- _Exercise brief_
All entries are to be reproduced exactly; the pictures are to be omitted.
──────── Provided data
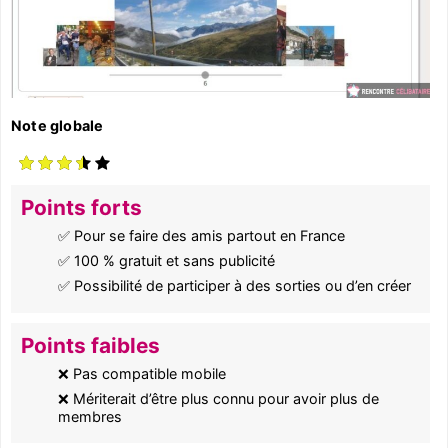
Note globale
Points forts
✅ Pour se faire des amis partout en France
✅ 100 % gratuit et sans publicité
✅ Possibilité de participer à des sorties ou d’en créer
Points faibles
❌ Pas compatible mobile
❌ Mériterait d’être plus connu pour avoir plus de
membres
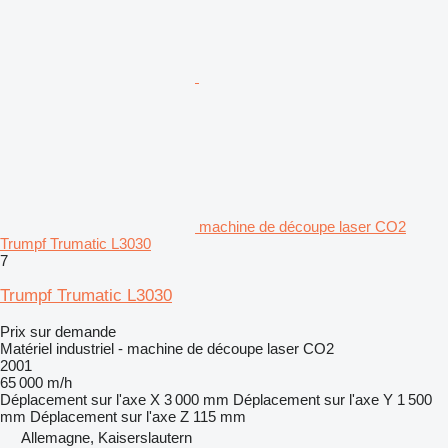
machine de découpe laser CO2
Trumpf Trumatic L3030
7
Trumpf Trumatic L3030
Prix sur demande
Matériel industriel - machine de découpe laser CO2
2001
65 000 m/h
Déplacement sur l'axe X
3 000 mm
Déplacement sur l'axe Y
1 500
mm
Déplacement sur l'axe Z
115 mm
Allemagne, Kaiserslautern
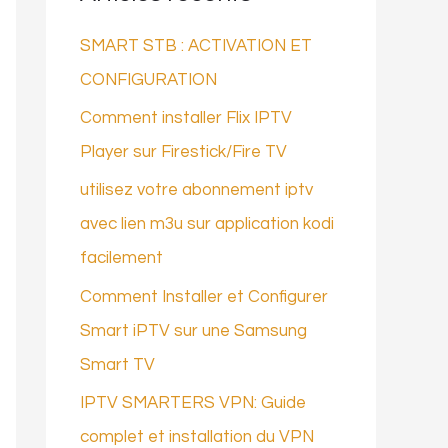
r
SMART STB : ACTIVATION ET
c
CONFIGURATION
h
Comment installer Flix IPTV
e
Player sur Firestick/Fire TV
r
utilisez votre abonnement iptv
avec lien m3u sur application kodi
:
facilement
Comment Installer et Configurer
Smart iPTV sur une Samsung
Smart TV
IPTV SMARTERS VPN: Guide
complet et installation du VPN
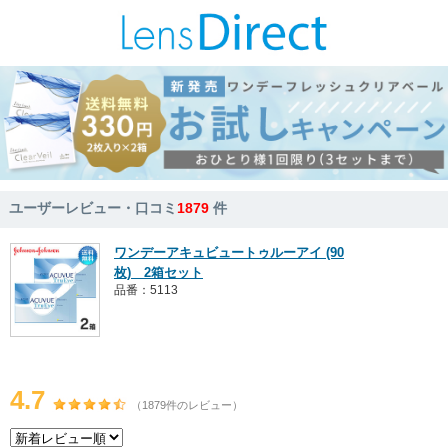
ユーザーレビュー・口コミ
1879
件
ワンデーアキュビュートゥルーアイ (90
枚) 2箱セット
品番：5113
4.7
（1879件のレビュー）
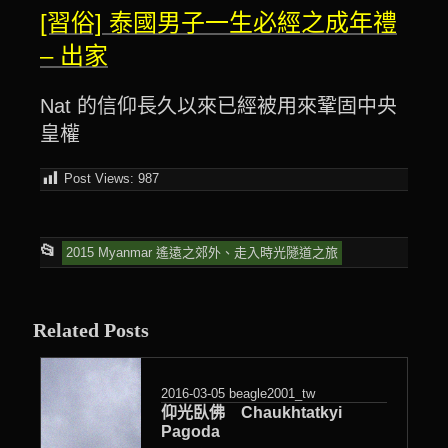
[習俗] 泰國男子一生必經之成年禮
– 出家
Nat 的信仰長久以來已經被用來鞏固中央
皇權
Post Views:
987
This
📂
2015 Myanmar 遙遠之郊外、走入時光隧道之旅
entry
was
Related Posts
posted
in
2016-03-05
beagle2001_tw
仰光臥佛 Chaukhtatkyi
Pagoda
────────────────
- _Solution_
Note globale
Points forts
✅ Pour se faire des amis partout en France
✅ 100 % gratuit et sans publicité
✅ Possibilité de participer à des sorties ou d’en créer
Points faibles
❌ Pas compatible mobile
❌ Mériterait d’être plus connu pour avoir plus de
membres
machine de découpe laser CO2
Trumpf Trumatic L3030
7
Trumpf Trumatic L3030
Prix sur demande
Matériel industriel - machine de découpe laser CO2
2001
65 000 m/h
Déplacement sur l'axe X
3 000 mm
Déplacement sur l'axe Y
1 500
mm
Déplacement sur l'axe Z
115 mm
Allemagne, Kaiserslautern
r
SMART STB : ACTIVATION ET
c
CONFIGURATION
h
Comment installer Flix IPTV
e
Player sur Firestick/Fire TV
r
utilisez votre abonnement iptv
avec lien m3u sur application kodi
:
facilement
Comment Installer et Configurer
Smart iPTV sur une Samsung
Smart TV
IPTV SMARTERS VPN: Guide
complet et installation du VPN
ユーザーレビュー・口コミ
1879
件
ワンデーアキュビュートゥルーアイ (90
枚) 2箱セット
品番：5113
4.7
（1879件のレビュー）
[習俗] 泰國男子一生必經之成年禮
– 出家
Nat 的信仰長久以來已經被用來鞏固中央
皇權
Post Views:
987
This
📂
2015 Myanmar 遙遠之郊外、走入時光隧道之旅
entry
was
Related Posts
posted
in
2016-03-05
beagle2001_tw
仰光臥佛 Chaukhtatkyi
Pagoda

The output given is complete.